The Post-AI Analyst
The analyst role is not disappearing. It's expanding so fast that the old job description already feels stale.
For years, the analytics stack created handoffs everywhere. A stakeholder asked a question. An analyst translated it. An analytics engineer transformed data. A data engineer maintained pipelines. A BI layer surfaced metrics. Everyone waited on everyone.
That operating model is collapsing.
With AI agents, one person can now do the mechanical work that used to require a small pod. Querying. Modeling. Dashboards. Documentation. Basic pipeline patches. Drafting PRs. Iterating on definitions. The execution layer got radically cheaper.
So if execution is cheap, what becomes scarce?
Context. Judgment. Trust.
This is not a eulogy. The role is alive. But narrow analysts are done.
The New Moat: Business Intimacy + Data Judgment
If your differentiation was "I can write SQL faster than others," AI will eat that edge.
If your differentiation is "I deeply understand how this business works, what decisions matter, how metrics get gamed, where data lies, and how to build trust into self-service," your leverage just went up.
In the post-AI org, the analyst becomes the business-facing AI enablement layer for anything data-related.
Not the human query engine.
The architect of how business teams ask questions, get answers, and trust those answers.
Role Boundaries Are Melting. Good.
A trend I keep seeing across tech companies: titles matter less, impact surface matters more.
Call it "member of technical staff," call it "full-stack data," call it whatever you want. The pattern is the same: orgs are increasingly saying, "I don't care what your old box was. Work with agents. Work across boundaries. Ship outcomes."
That means:
- The data engineer can do analyst-style exploration when needed.
- The analyst can ship semantic models, docs, and agent instructions that look like analytics engineering work.
- The analytics engineer can move up into business decision quality and metric governance.
The handoff economy is dying. Outcome ownership is replacing it.
Self-Service Without Trust Is Just Faster Confusion
Everyone says they want self-service. Most teams still confuse it with "more people can run queries now."

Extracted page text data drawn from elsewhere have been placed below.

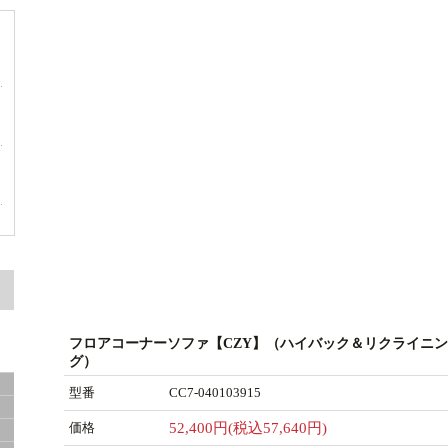
ァ
ン
フロアコーナーソファ【CZY】（ハイバック＆リクライニン
グ）
型番
CC7-040103915
ツ
価格
52,400円(税込57,640円)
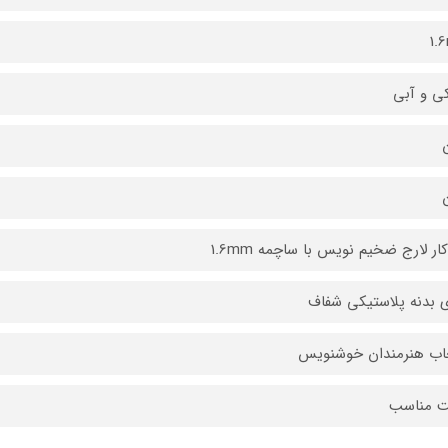
1.
ی و آبی
ن
ن
ار لارج ضخیم نویس با ساچمه 1.6mm
ی بدنه پلاستیکی شفاف
اب هنرمندان خوشنویس
ت مناسب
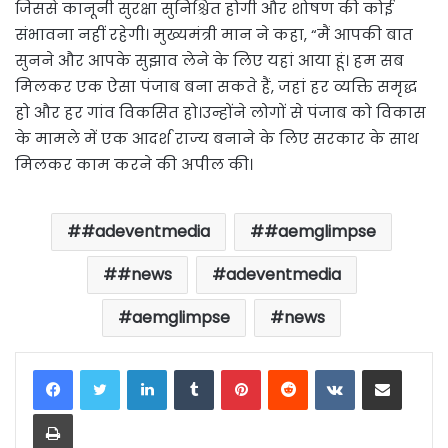
जिससे कानूनी सुरक्षा सुनिश्चित होगी और शोषण की कोई
संभावना नहीं रहेगी। मुख्यमंत्री मान ने कहा, “मैं आपकी बात
सुनने और आपके सुझाव लेने के लिए यहां आया हूं। हम सब
मिलकर एक ऐसा पंजाब बना सकते हैं, जहां हर व्यक्ति समृद्ध
हो और हर गांव विकसित हो।उन्होंने लोगों से पंजाब को विकास
के मामले में एक आदर्श राज्य बनाने के लिए सरकार के साथ
मिलकर काम करने की अपील की।
#adeventmedia
#aemglimpse
#news
adeventmedia
aemglimpse
news
LinkedIn
Tumblr
Pinterest
Reddit
VKontakte
Share via Email
Print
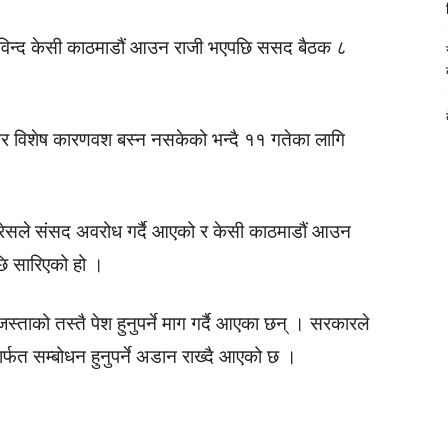
विन्द केसी काठमाडौं आउन राजी भएपछि ससद बैठक ८
र विशेष कारणवश बस्न नसकेको भन्दै ११ गतेका लागि
ंग्रेसले संसद अवरोध गर्दै आएको र केसी काठमाडौं आउन
पछि सारिएको हो ।
्ताको तस्तै पेश हुनुपर्ने माग गर्दै आएका छन् । सरकारले
र्फत सम्बोधन हुनुपर्ने अडान राख्दै आएको छ ।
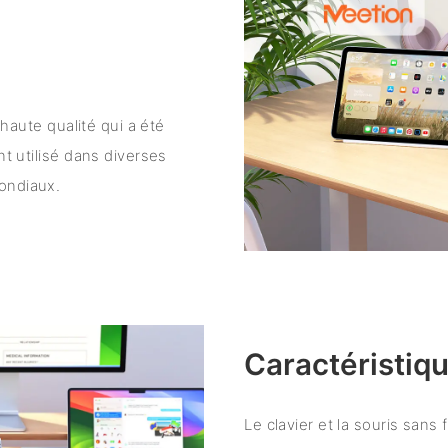
 haute qualité qui a été
nt utilisé dans diverses
ondiaux.
Caractéristiqu
Le clavier et la souris sans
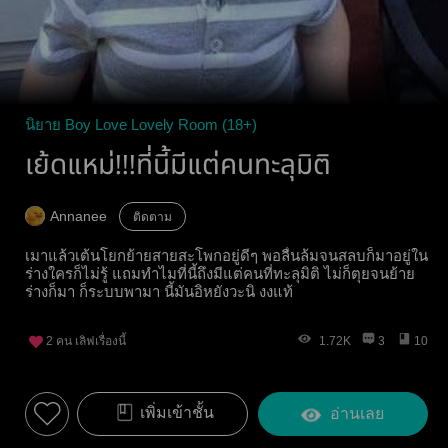
นิยาย Boy Love Lovely Room (18+)
เย้ดแหม่!!!ที่นี้มีแต่คนทะลุมิติ
Annanee
ติดตาม
เมาแล้วเต้นโยกย้ายสายสะโพกอยู่ดีๆ พอลื่นล้มจนสลบก็มาอยู่ใน
ร่างใครก็ไม่รู้ แถมทำไมที่นี้ถึงมีแต่คนที่ทะลุมิติ ไม่ก็ตุยจนย้าย
ร่างก็มา ก็ระบบพามา นี้มันอิหยังวะนิ งงแท้
2
คน เลิฟเรื่องนี้
1.72K
3
10
เพิ่มเข้าชั้น
อ่านเลย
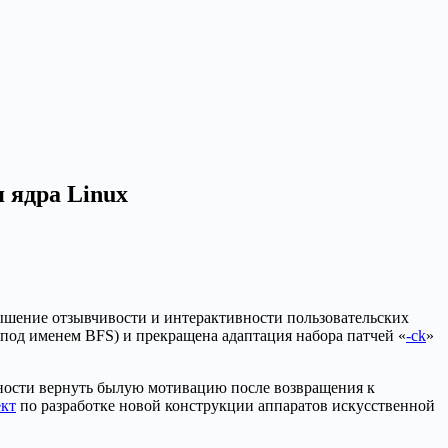
 ядра Linux
вышение отзывчивости и интерактивности пользовательских
лся под именем BFS) и прекращена адаптация набора патчей «
-ck
»
ожности вернуть былую мотивацию после возвращения к
ект
по разработке новой конструкции аппаратов искусственной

That's not self-service. That's query decentralization.
Real self-service means people across Product, Sales, CS, Marketing, and Engineering can answer meaningful questions quickly without creating analytical chaos.
AI gets you the speed.
You still need humans to design trust.
In practice, that usually means investing in ingredients like:
- Semantic models and shared metric language
- Curated context for agents (docs, definitions, known caveats)
- Specialist agents with scoped access and domain instructions
- Review loops for high-impact decisions
- Provenance and explainability norms
- Guardrails around permissions, compliance, and data quality
No silver-bullet framework. No one-size-fits-all playbook. Just deliberate system design.
What This Looks Like in the Real World
At Preset, we've seen how far this can go with specialized assistants.
In AI Enablement Engineer: The Highest-Leverage Role in Tech, I described the emerging role focused on scaling AI leverage across teams.
In Meet DatAgor, Preset's AI Data Engineer, you can see a concrete data example: a specialist assistant with access to our warehouse, dbt context, dashboard layer, and operational workflows. It helps democratize access to analysis while staying grounded in the actual data system.
That pattern matters for analysts. You can be the person who defines, curates, and operationalizes this layer for your company.
The Career Move: Become the Leader of Trusted Data Self-Service
If you're an analyst wondering how to stay relevant, here's the blunt answer:
Don't defend your old boundary. Own the new surface area.
Your job is increasingly to:
- Bring business context into AI-assisted analytics workflows
- Raise decision quality, not just dashboard velocity
- Encode definitions and judgment into reusable assets
- Partner with data and platform teams on trust scaffolding
- Teach the organization how to work with data agents responsibly
This is not "learn prompt engineering and call it a day."
This is leadership.
Not necessarily people management. Leadership in system design, decision quality, and organizational leverage.
The Shift
If AI can do more of the execution, then analysts must do more of the meaning-making.
If roles are collapsing, then analysts should widen, not retreat.
If self-service is accelerating, then trust must accelerate with it.
If everyone can ask the data questions, someone still has to ensure the answers are coherent, comparable, explainable, and decision-grade.
That someone can be you.
The post-AI analyst is not a report builder.
The post-AI analyst leads trusted self-service.
Maxime Beauchemin is the creator of Apache Airflow and Apache Superset, and CEO of Preset. He's currently building Agor, a multiplayer canvas for orchestrating AI agents.